Camille : Mais c’est un peu un pendant de la technique du canard en plastique, tu connais en informatique, où quand tu as un problème, il suffit que tu en parles à n’importe qui, qui n’est pas obligé de répondre, ça peut être un canard en plastique, c’est le simple fait de formuler ton problème qui t’aide à trouver la solution.

Tristan : Exactement !

Camille : En là en fait, ta simple présence nous aide à être hors limites !

Tristan : Très bien.

Erwan : Mis à part ça, le sujet est sérieux.

Camille : La portabilité des données.

Tristan : Ouais, complètement. En fait il faut donner un petit de contexte. Ça vient de la GDPR [General Data Protection Regulation, NdT], du RGPD – Règlement général sur la protection des données – qui est donc un règlement européen.

Erwan : C’est ça. Vu le nom c’était européen !

Tristan : Oui. Et alors, le problème, si tu veux, c’est que c’est un sujet qui peut paraître barbant, mais en fait c’est quand même vachement intéressant. Vous vous souvenez on avait la loi informatique et libertés, en 78, etc., et puis ça a évolué, en 95 ils ont fait un truc européen, c’était un peu compliqué. Et ils se sont décidé à refaire une loi sur les données pour toute l’Europe, avec deux objectifs. Le premier objectif c’était de redonner aux citoyens le contrôle de leurs données personnelles, ce que je trouve est une excellente idée, et c’est pour ça que c’est intéressant. Et pour les entreprises qui trouvaient que c’était quand même très compliqué toutes ces histoires, de simplifier l’ensemble. Donc une loi plus efficace pour les gens et plus simple à appliquer pour les sociétés. Donc c’était quand même bien.
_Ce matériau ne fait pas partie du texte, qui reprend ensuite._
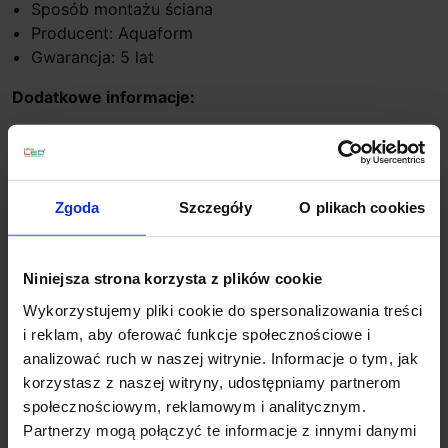
Sposób montażu ściana
Producent: Aquaform
Gwarancja: 5 lat
Dodatkowe informacje:
Zawiera zintegrowane źródło światła LED
Zawiera zasilacz
Produkt przygotowywany na indywidualne
zamówienie. Zgodnie z regulaminem sklepu tego
Zgoda
Szczegóły
O plikach cookies
typu towary nie podlegają zwrotom
Niniejsza strona korzysta z plików cookie
Szczegóły produktu
Wykorzystujemy pliki cookie do spersonalizowania treści
i reklam, aby oferować funkcje społecznościowe i
analizować ruch w naszej witrynie. Informacje o tym, jak
korzystasz z naszej witryny, udostępniamy partnerom
Zobacz także
społecznościowym, reklamowym i analitycznym.
Partnerzy mogą połączyć te informacje z innymi danymi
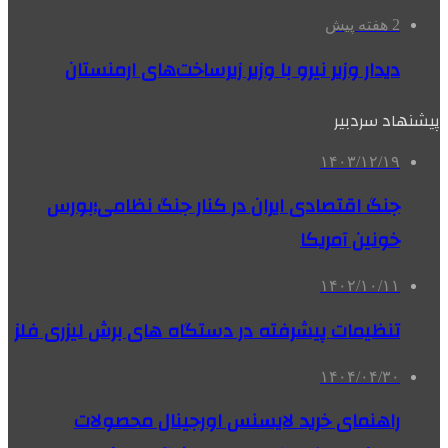
2 هفته پیش
دیدار وزیر نیرو با وزیر زیرساخت‌های ارمنستان
پیشنهاد سردبیر
۱۴۰۳/۱۲/۱۹
جنگ اقتصادی ایران در کنار جنگ نظامی؛بورس
خونین آمریکا
۱۴۰۲/۱۰/۱۱
تنظیمات پیشرفته در دستگاه های برش لیزری فلز
۱۴۰۴/۰۴/۳۰
راهنمای خرید لایسنس اورجینال محصولات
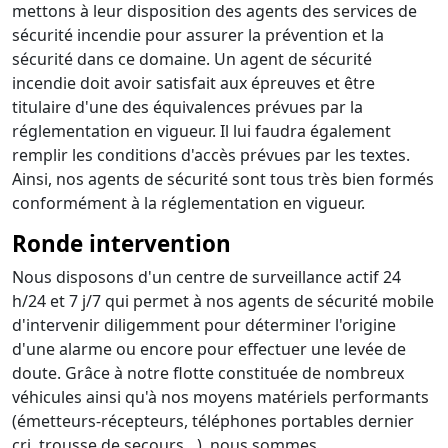
mettons à leur disposition des agents des services de
sécurité incendie pour assurer la prévention et la
sécurité dans ce domaine. Un agent de sécurité
incendie doit avoir satisfait aux épreuves et être
titulaire d'une des équivalences prévues par la
réglementation en vigueur. Il lui faudra également
remplir les conditions d'accès prévues par les textes.
Ainsi, nos agents de sécurité sont tous très bien formés
conformément à la réglementation en vigueur.
Ronde intervention
Nous disposons d'un centre de surveillance actif 24
h/24 et 7 j/7 qui permet à nos agents de sécurité mobile
d'intervenir diligemment pour déterminer l'origine
d'une alarme ou encore pour effectuer une levée de
doute. Grâce à notre flotte constituée de nombreux
véhicules ainsi qu'à nos moyens matériels performants
(émetteurs-récepteurs, téléphones portables dernier
cri, trousse de secours…), nous sommes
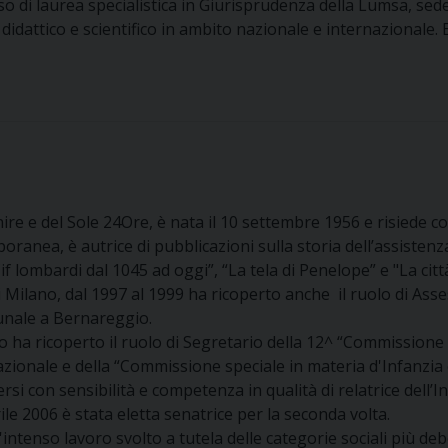
so di laurea specialistica in Giurisprudenza della Lumsa, se
idattico e scientifico in ambito nazionale e internazionale. E’ 
nire e del Sole 24Ore, è nata il 10 settembre 1956 e risiede c
oranea, è autrice di pubblicazioni sulla storia dell’assistenz
f lombardi dal 1045 ad oggi”, “La tela di Penelope” e "La città 
 Milano, dal 1997 al 1999 ha ricoperto anche il ruolo di Assess
munale a Bernareggio.
o ha ricoperto il ruolo di Segretario della 12^ “Commission
azionale e della “Commissione speciale in materia d'Infanzi
i con sensibilità e competenza in qualità di relatrice dell’In
rile 2006 è stata eletta senatrice per la seconda volta.
intenso lavoro svolto a tutela delle categorie sociali più debol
Évidemment ils ont mis des années à nous pondre quelque chose. Ça a été voté en 2016 et le 25 mai 2018, ça rentre en vigueur de façon obligatoire sur l’ensemble de l’Europe. Donc c’est ça qui rend les choses plus simples puisque c’est pareil dans toute l’Europe avec des choses assez étonnantes, c’est que, par exemple, c’est une application dite extraterritoriale. C’est-à-dire que si tu es un citoyen européen, eh bien la GDPR ou le RGPD s’applique aussi aux sociétés hors Europe qui t’offrent un service.

Camille : Ah !

Tristan : Donc Google et compagnie, Facebook, etc., sont de facto obligées de se soumettre au RGPD et ça, ça va avoir des impacts intéressants.

Camille : C’est le truc qu’on ne sait pas encore faire pour les impôts, par exemple ?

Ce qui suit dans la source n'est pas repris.